O contratante valoriza quem se formou a distância?
Os diplomas são exatamente iguais. Não importa se o aluno passou anos se deslocando até a faculdade para assistir às aulas ou se estudou pela internet, no computador de casa ou no celular enquanto enfrentava o trânsito, a formação em cursos presenciais ou a distância têm o mesmo valor.
Na maioria dos casos, o mercado de trabalho já não faz distinção entre as duas modalidades de aprendizado. Para ganhar um emprego, o candidato tem que ser competente e formado por uma boa instituição de ensino, mesmo que a distância. Essa é a avaliação de especialistas em educação, empregadores e empregados ouvidos pela reportagem.
César Arcanjo, 32 anos, é um exemplo. Formado em turismo em 2007, queria continuar a estudar, mas além de não se identificar com nenhuma pós-graduação, não enxergava meios de encaixar as aulas em sua rotina atribulada. Quando encontrou o curso ideal na versão a distância, ganhou um incentivo a mais: a empresa em que trabalha oferece ajuda financeira aos funcionários que querem se aperfeiçoar. O método escolhido não importa.
“Vejo o mercado aceitando completamente o EAD. A vida é muito corrida atualmente, e estamos completamente inseridos nesse contexto de uso da internet”, afirma o aluno de um MBA em gestão de negócios no IBMEC.

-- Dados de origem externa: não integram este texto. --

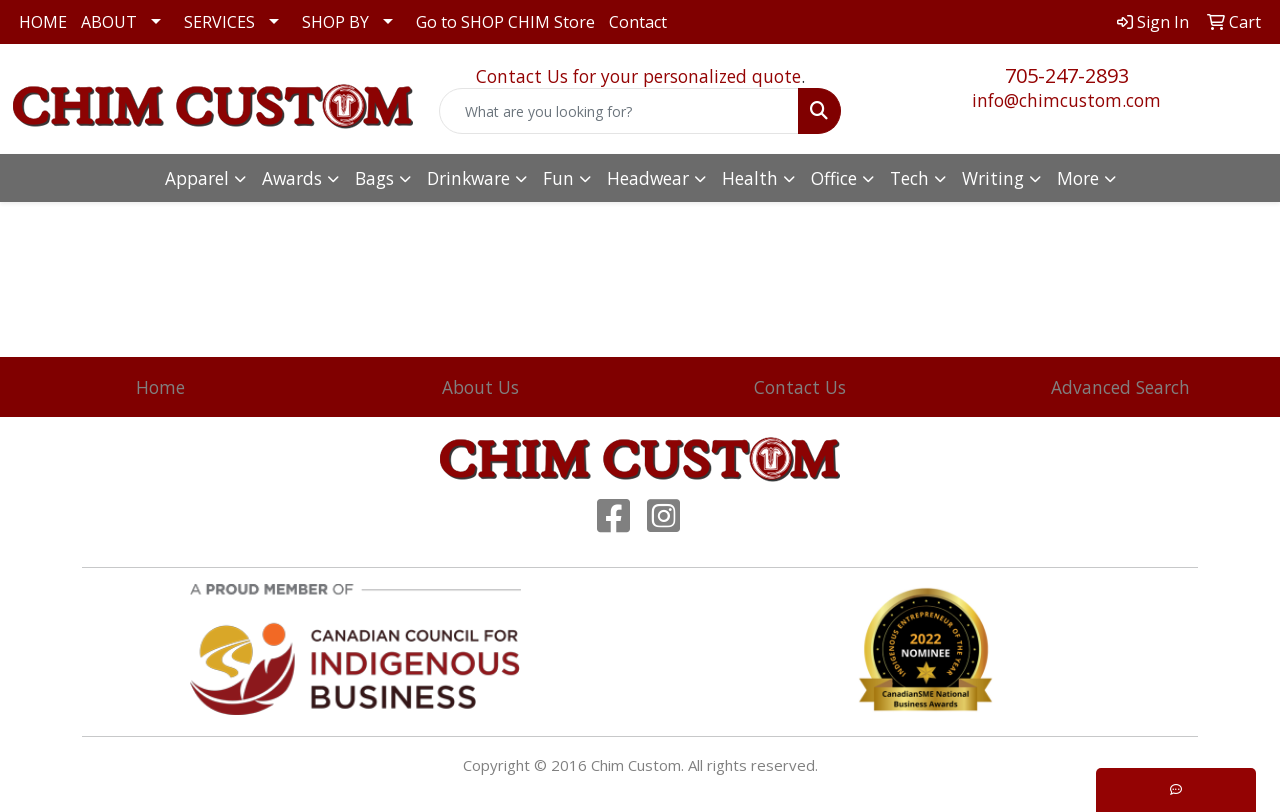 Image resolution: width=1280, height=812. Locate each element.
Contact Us (800, 387)
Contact (638, 22)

A aceitação, no entanto, não é unânime. Em algumas áreas, os estudos online ainda são vistos com ressalvas. Saiba quais são na reportagem completa.
Semipresencial é opção para quem não se adapta apenas ao online
Nem 100% online nem apenas sentado em sala de aula ouvindo o professor. O futuro do ensino é híbrido. Profissionais que trabalham com educação superior a distância acreditam que a mistura de ferramentas tecnológicas com atividades presenciais irá nortear a formação dos estudantes brasileiros nos próximos anos.
Os cursos semipresenciais começaram a se disseminar com mais força no Brasil desde 2015. Neles, os alunos assistem às aulas em ambientes virtuais, mas combinam essa experiência com vivências em salas e laboratórios.